Expulsions de réfugiés : La France collabore avec la dictature soudanaise

.Truth ONG- Accusé de génocide, crimes contre l’humanité et crimes de guerre, le président soudanais Omar el-Béchir est sous le coup de deux mandats d’arrêt internationaux émis par la Cour pénale internationale. Au Soudan, la dictature faire fuir de nombreux opposants politiques.

Une enquête du New York Times a révélé, dimanche 22 avril, que des demandeurs d’asile soudanais renvoyés par la France, l’Italie et la Belgique, ont été battus et torturés à leur retour dans leur pays d’origine, le Soudan, a rapporté La Dépêche.

En Belgique, l’affaire fait scandale. En France, elle est presque passée inaperçue. Dans une enquête, publiée dimanche 22 avril, le New York Times révèle que des demandeurs d’asile soudanais renvoyés par la France, l’Italie et la Belgique, ont été torturés à leur retour dans leur pays.

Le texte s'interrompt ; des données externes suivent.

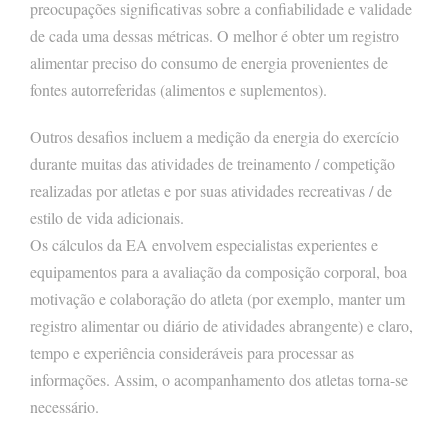
preocupações significativas sobre a confiabilidade e validade
de cada uma dessas métricas. O melhor é obter um registro
alimentar preciso do consumo de energia provenientes de
fontes autorreferidas (alimentos e suplementos).
Outros desafios incluem a medição da energia do exercício
durante muitas das atividades de treinamento / competição
realizadas por atletas e por suas atividades recreativas / de
estilo de vida adicionais.
Os cálculos da EA envolvem especialistas experientes e
equipamentos para a avaliação da composição corporal, boa
motivação e colaboração do atleta (por exemplo, manter um
registro alimentar ou diário de atividades abrangente) e claro,
tempo e experiência consideráveis para processar as
informações. Assim, o acompanhamento dos atletas torna-se
necessário.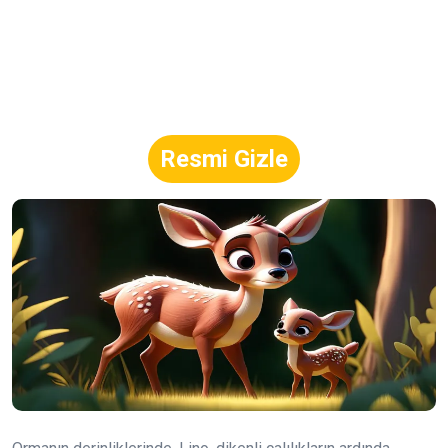
Resmi Gizle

Une enquête de Streetpress, publiée en octobre dernier, révélait déjà que la police française collaborait étroitement, et depuis 2014, avec la dictature soudanaise, et favorisait “le renvoi à Khartoum d’opposants politiques réfugiés en France”, selon OBS. Le titre de Streetpress parlait de lui-même : “Comment la France a livré des opposants politiques à la dictature soudanaise”.

Le quotidien américain a de son côté retrouvé des demandeurs d’asile et a publié les témoignages de quatre d’entre eux. Ils ont été arrêtés dès leur retour puis torturés par le régime soudanais. Un dissident politique du Darfour expulsé par la France fin 2017, affirme ainsi avoir été électrocuté, battu et frappé avec des tuyaux en métal pendant dix jours. Il affirme qu’avant son expulsion, des officiers de police soudanais l’ont menacé en présence d’officiers français : “Je leur ai dit : ‘Ils vont nous tuer’, mais ils n’ont pas compris.”

Amnesty International dénonce « des arrestations arbitraires, des placements en détention et d’autres violations des droits humains perpétrées par les forces de sécurité. » Certains militants ont été, ajoute l’ONG, « soumis à des mauvais traitements au moment de leur arrestation. » La France n’est pas sans savoir ce que risquent les opposant à Omar el-Béchir dans leur pays. Mais elle semble s’en accommoder, d’après Shafaqna.

En effet, selon une enquête du New York Times, depuis maintenant quatre ans, la police française collaborerait étroitement avec la dictature soudanaise et favoriserait même le renvoi d’opposants politiques réfugiés en France vers Khartoum.

Selon le journal américain, la Belgique, la France, le Royaume-Uni et l’Italie auraient recours à ces pratiques. Comme l’indique le JDD, le Premier ministre belge Charles Michel a reconnu, en septembre dernier devant une commission d’enquête de son Parlement, cette information.

Les faits reprochés à la France sont graves : le pays aurait laissé des policiers soudanais se rendre dans des centres de rétention pour y interroger des demandeurs d’asile. Ce que le ministère français de l’Intérieur ne cache pas : une « mission d’identification du Soudan » vient prêter main-forte à la France pour aider à juger de la viabilité des demandes d’asile, dit-il.